A copy of the press release announcing Mr. Rossi’s departure and Mr. Moorhead’s appointment is filed with this report as Exhibit 99.1, and is incorporated herein by reference.
On August 9, 2012, the Company eliminated the position of Chief Technology Officer, which is currently held by Ronald Park. Mr. Park’s last day of employment with the Company will be August 15, 2012. The Company is not aware of any disagreement between Mr. Park and the Company as to the Company’s operations, policies or practices.
Mr. Park has agreed to enter into the Company’s standard form of separation agreement regarding release of claims against the Company. In consideration for his entry into the separation agreement with the Company, he will be entitled to receive continued payment of his base salary and COBRA premiums in accordance with the Company’s normal payroll practices for officers of six (6) months following his employment termination date.
A copy of the separation agreement is filed with this report as Exhibit 10.1, and is incorporated herein by reference.

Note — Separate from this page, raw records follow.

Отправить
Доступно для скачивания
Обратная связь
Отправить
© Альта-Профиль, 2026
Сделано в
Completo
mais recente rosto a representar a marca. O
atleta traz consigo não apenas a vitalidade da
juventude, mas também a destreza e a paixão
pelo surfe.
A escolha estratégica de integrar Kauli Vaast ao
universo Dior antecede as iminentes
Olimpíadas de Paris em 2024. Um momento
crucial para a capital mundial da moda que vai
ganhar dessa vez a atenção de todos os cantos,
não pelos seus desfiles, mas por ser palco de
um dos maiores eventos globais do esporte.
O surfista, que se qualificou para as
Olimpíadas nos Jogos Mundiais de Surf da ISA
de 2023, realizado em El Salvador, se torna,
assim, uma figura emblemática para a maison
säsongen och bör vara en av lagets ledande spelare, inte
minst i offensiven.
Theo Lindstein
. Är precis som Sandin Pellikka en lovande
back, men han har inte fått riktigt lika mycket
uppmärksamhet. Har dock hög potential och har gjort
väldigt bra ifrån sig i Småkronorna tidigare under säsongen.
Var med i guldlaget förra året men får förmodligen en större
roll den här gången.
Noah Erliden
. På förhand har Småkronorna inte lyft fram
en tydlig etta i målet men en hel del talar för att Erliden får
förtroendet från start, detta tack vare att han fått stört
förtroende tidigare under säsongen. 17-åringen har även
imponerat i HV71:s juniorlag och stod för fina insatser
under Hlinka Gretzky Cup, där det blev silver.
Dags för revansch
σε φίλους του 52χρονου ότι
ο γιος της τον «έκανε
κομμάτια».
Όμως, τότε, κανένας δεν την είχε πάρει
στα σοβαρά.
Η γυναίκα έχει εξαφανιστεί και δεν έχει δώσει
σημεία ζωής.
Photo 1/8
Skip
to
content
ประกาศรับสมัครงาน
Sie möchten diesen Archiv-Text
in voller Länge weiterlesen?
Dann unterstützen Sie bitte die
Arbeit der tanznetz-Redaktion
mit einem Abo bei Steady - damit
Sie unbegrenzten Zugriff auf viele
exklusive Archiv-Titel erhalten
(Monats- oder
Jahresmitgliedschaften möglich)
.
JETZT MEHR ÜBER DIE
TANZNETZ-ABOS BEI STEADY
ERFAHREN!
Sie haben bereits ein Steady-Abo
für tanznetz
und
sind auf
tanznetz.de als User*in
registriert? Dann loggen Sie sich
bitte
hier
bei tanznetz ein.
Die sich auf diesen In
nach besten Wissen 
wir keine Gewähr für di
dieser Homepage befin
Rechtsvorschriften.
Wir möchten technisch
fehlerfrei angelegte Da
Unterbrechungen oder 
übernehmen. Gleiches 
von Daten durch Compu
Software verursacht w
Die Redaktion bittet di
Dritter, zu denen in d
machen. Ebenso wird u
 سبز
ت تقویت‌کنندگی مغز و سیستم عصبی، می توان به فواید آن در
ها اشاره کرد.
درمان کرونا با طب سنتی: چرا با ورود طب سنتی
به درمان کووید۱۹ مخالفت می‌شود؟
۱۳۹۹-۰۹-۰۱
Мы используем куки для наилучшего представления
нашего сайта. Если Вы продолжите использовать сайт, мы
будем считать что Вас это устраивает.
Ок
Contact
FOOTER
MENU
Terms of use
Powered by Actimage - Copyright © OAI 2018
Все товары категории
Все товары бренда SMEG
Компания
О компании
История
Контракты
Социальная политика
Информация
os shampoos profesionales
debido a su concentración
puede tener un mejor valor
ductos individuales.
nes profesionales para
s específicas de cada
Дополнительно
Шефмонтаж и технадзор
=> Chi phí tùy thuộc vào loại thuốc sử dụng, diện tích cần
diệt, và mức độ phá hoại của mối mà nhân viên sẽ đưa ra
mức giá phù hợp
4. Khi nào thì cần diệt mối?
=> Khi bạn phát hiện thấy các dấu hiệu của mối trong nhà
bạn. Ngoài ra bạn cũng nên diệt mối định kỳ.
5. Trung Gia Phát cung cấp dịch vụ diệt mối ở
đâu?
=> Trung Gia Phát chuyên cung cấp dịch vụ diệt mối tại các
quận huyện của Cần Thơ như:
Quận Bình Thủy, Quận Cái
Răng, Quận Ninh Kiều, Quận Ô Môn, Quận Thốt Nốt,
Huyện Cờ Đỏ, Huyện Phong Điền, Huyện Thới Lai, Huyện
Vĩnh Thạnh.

Item 9.01. Financial Statements and Exhibits.
(d) Exhibits
Exhibit Number | | Description | |
| | Confidential Separation and Release Agreement |
| | Press Release of Scientific Learning Corporation dated August 15, 2012 |
Signatures
Pursuant to the requirements of the Securities Exchange Act of 1934, the registrant has duly caused this report to be signed on its behalf by the undersigned, hereunto duly authorized.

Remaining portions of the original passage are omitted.